Retype every line from the top of the entries down to the one with "После допроса Додон сообщил", both included, and skip the pictures.

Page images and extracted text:
-------------------------

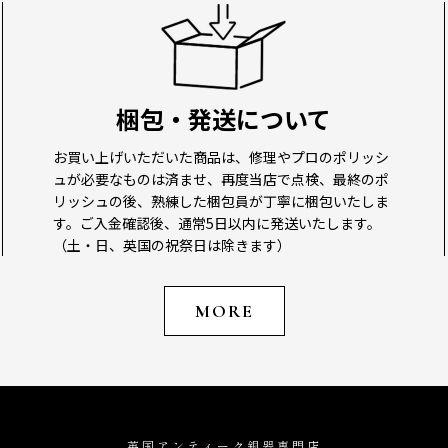
梱包・発送について
お買い上げいただいた商品は、修理やプロのポリッシ
ュが必要なものは済ませ、再度当店で点検、最終のポ
リッシュの後、熟練した梱包員が丁寧に梱包いたしま
す。ご入金確認後、通常5日以内に発送いたします。
（土・日、英国の祝祭日は除きます）
MORE
英国アンティーク銀器専門店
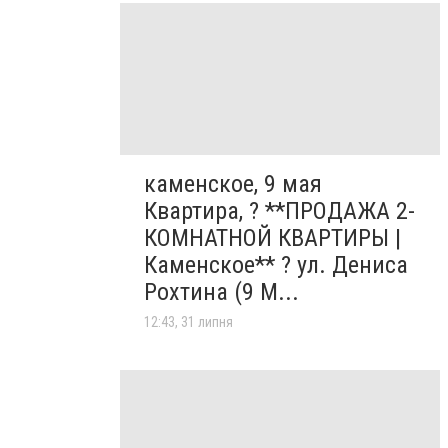
каменское, 9 мая
Квартира, ? **ПРОДАЖА 2-
КОМНАТНОЙ КВАРТИРЫ |
Каменское** ? ул. Дениса
Рохтина (9 М...
12:43, 31 липня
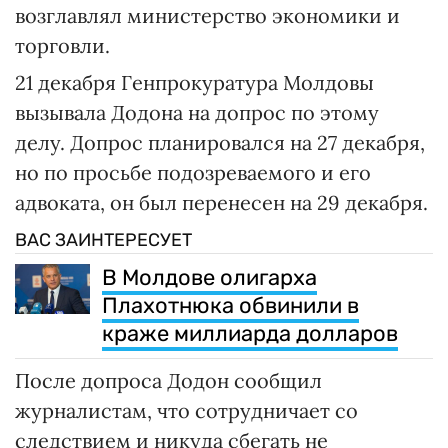
возглавлял министерство экономики и
торговли.
21 декабря Генпрокуратура Молдовы
вызывала Додона на допрос по этому
делу. Допрос планировался на 27 декабря,
но по просьбе подозреваемого и его
адвоката, он был перенесен на 29 декабря.
ВАС ЗАИНТЕРЕСУЕТ
В Молдове олигарха
Плахотнюка обвинили в
краже миллиарда долларов
После допроса Додон сообщил
журналистам, что сотрудничает со
следствием и никуда сбегать не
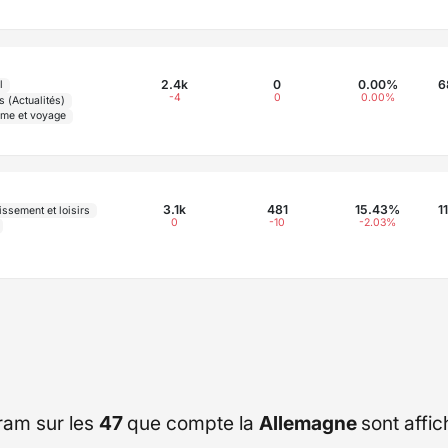
2.4k
0
0.00%
6
l
-4
0
0.00%
 (Actualités)
sme et voyage
3.1k
481
15.43%
1
issement et loisirs
0
-10
-2.03%
ram sur les
47
que compte la
Allemagne
sont affi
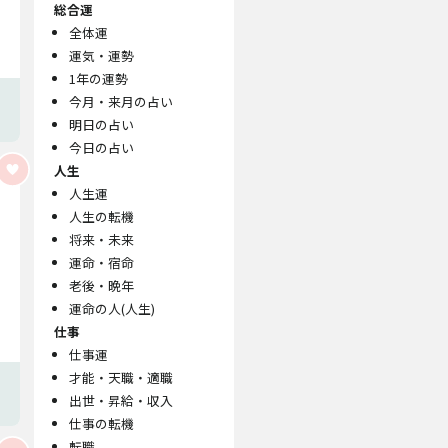
総合運
全体運
運気・運勢
1年の運勢
今月・来月の占い
明日の占い
今日の占い
人生
人生運
人生の転機
将来・未来
運命・宿命
老後・晩年
運命の人(人生)
仕事
仕事運
才能・天職・適職
出世・昇給・収入
仕事の転機
転職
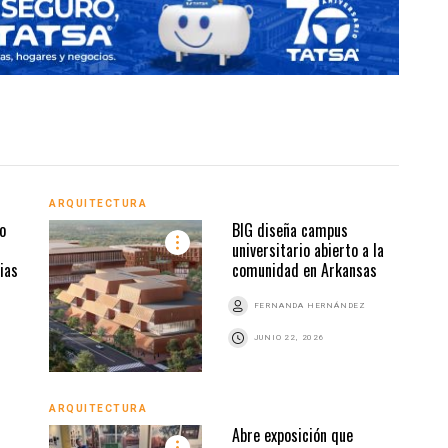
ARQUITECTURA
ARQU
o
BIG diseña campus
universitario abierto a la
ias
comunidad en Arkansas
Z
FERNANDA HERNÁNDEZ
JUNIO 22, 2026
ARQUITECTURA
ARQU
Abre exposición que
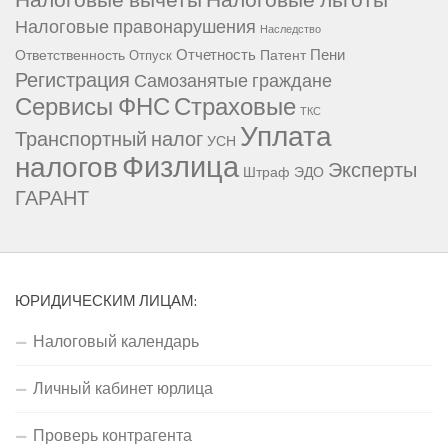
Налоговые правонарушения
Наследство
Отчетность
Пени
Ответственность
Патент
Отпуск
Регистрация
Самозанятые граждане
Сервисы ФНС
Страховые
ТКС
Уплата
Транспортный налог
УСН
Физлица
налогов
Эксперты
Штраф
ЭДО
ГАРАНТ
ЮРИДИЧЕСКИМ ЛИЦАМ:
Налоговый календарь
Личный кабинет юрлица
Проверь контрагента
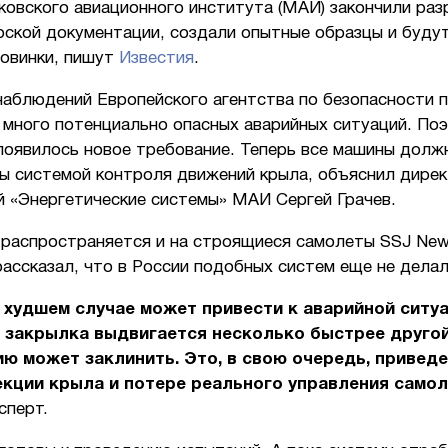
ковского авиационного института (МАИ) закончили раз
рской документации, создали опытные образцы и буду
новинки, пишут
Известия
.
наблюдений Европейского агентства по безопасности 
 много потенциально опасных аварийных ситуаций. Поэ
появилось новое требование. Теперь все машины долж
ы системой контроля движений крыла, объяснил дире
й «Энергетические системы» МАИ Сергей Грачев.
 распространяется и на строящиеся самолеты SSJ New
рассказал, что в России подобных систем еще не делал
 худшем случае может привести к аварийной ситуа
 закрылка выдвигается несколько быстрее другой
ю может заклинить. Это, в свою очередь, приведе
екции крыла и потере реального управления само
сперт.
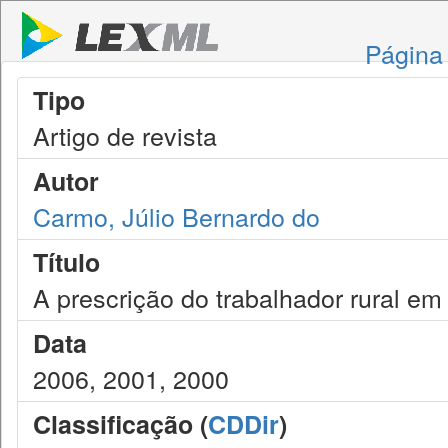
Página 
Tipo
Artigo de revista
Autor
Carmo, Júlio Bernardo do
Título
A prescrição do trabalhador rural e
Data
2006, 2001, 2000
Classificação (
CDDir
)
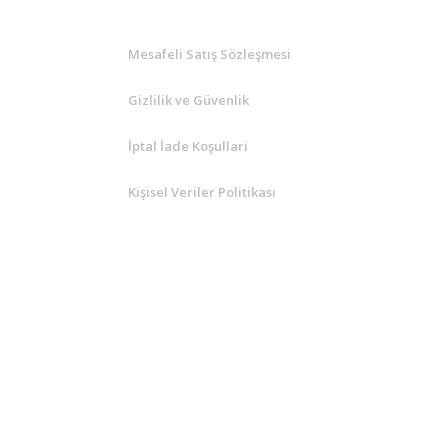
Mesafeli Satış Sözleşmesi
Gizlilik ve Güvenlik
İptal İade Koşullari
Kişisel Veriler Politikası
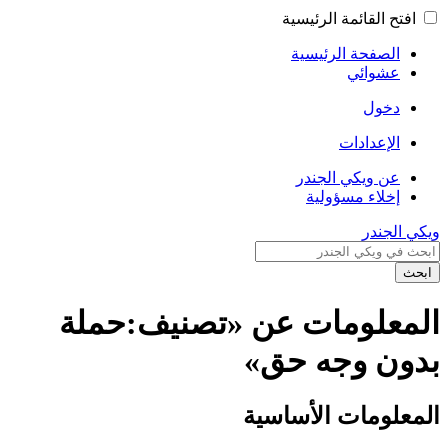
افتح القائمة الرئيسية
الصفحة الرئيسية
عشوائي
دخول
الإعدادات
عن ويكي الجندر
إخلاء مسؤولية
ويكي الجندر
ابحث
المعلومات عن «تصنيف:حملة
بدون وجه حق»
المعلومات الأساسية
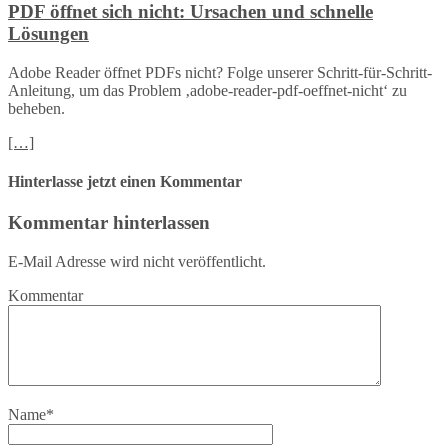
PDF öffnet sich nicht: Ursachen und schnelle
Lösungen
Adobe Reader öffnet PDFs nicht? Folge unserer Schritt-für-Schritt-
Anleitung, um das Problem ‚adobe-reader-pdf-oeffnet-nicht‘ zu
beheben.
[…]
Hinterlasse jetzt einen Kommentar
Kommentar hinterlassen
E-Mail Adresse wird nicht veröffentlicht.
Kommentar
Name
*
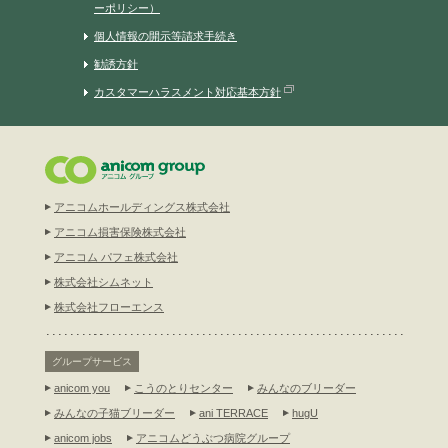
ーポリシー）
個人情報の開示等請求手続き
勧誘方針
カスタマーハラスメント対応基本方針
アニコムホールディングス株式会社
アニコム損害保険株式会社
アニコム パフェ株式会社
株式会社シムネット
株式会社フローエンス
グループサービス
anicom you
こうのとりセンター
みんなのブリーダー
みんなの子猫ブリーダー
ani TERRACE
hugU
anicom jobs
アニコムどうぶつ病院グループ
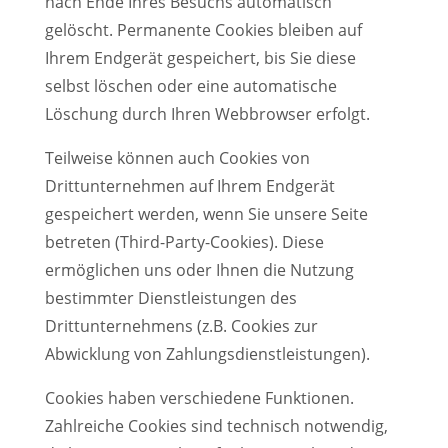
nach Ende Ihres Besuchs automatisch
gelöscht. Permanente Cookies bleiben auf
Ihrem Endgerät gespeichert, bis Sie diese
selbst löschen oder eine automatische
Löschung durch Ihren Webbrowser erfolgt.
Teilweise können auch Cookies von
Drittunternehmen auf Ihrem Endgerät
gespeichert werden, wenn Sie unsere Seite
betreten (Third-Party-Cookies). Diese
ermöglichen uns oder Ihnen die Nutzung
bestimmter Dienstleistungen des
Drittunternehmens (z.B. Cookies zur
Abwicklung von Zahlungsdienstleistungen).
Cookies haben verschiedene Funktionen.
Zahlreiche Cookies sind technisch notwendig,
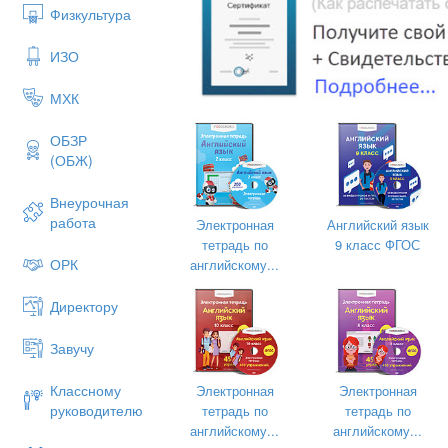
swimming
— плавание
Физкультура
cycling
— езда на велосип
ИЗО
beach volleyball
— пляжный
МХК
frisbee
— фрисби
badminton
— бадминтон
ОБЗР
(ОБЖ)
football / soccer
— футбол
tennis
— теннис
Внеурочная
hiking
— пеший туризм
работа
Электронная
Английский язык
тетрадь по
9 класс ФГОС
picnic
— пикник
ОРК
английскому...
sunbathing
— загорать
Директору
Деятельность:
Учитель произносит слово,
Завучу
повторяет хором и индиви
Классному
Упражнение «Match»: учен
Электронная
Электронная
руководителю
тетрадь по
тетрадь по
Короткий опрос:
Which of 
английскому...
английскому...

-------------------------

## Answer box
梱包・発送について
お買い上げいただいた商品は、修理やプロのポリッシ
ュが必要なものは済ませ、再度当店で点検、最終のポ
リッシュの後、熟練した梱包員が丁寧に梱包いたしま
す。ご入金確認後、通常5日以内に発送いたします。
（土・日、英国の祝祭日は除きます）
MORE
英国アンティーク銀器専門店
каменское, 9 мая
Квартира, ? **ПРОДАЖА 2-
КОМНАТНОЙ КВАРТИРЫ |
Каменское** ? ул. Дениса
Рохтина (9 М...
12:43, 31 липня
возглавлял министерство экономики и
торговли.
21 декабря Генпрокуратура Молдовы
вызывала Додона на допрос по этому
делу. Допрос планировался на 27 декабря,
но по просьбе подозреваемого и его
адвоката, он был перенесен на 29 декабря.
ВАС ЗАИНТЕРЕСУЕТ
В Молдове олигарха
Плахотнюка обвинили в
краже миллиарда долларов
После допроса Додон сообщил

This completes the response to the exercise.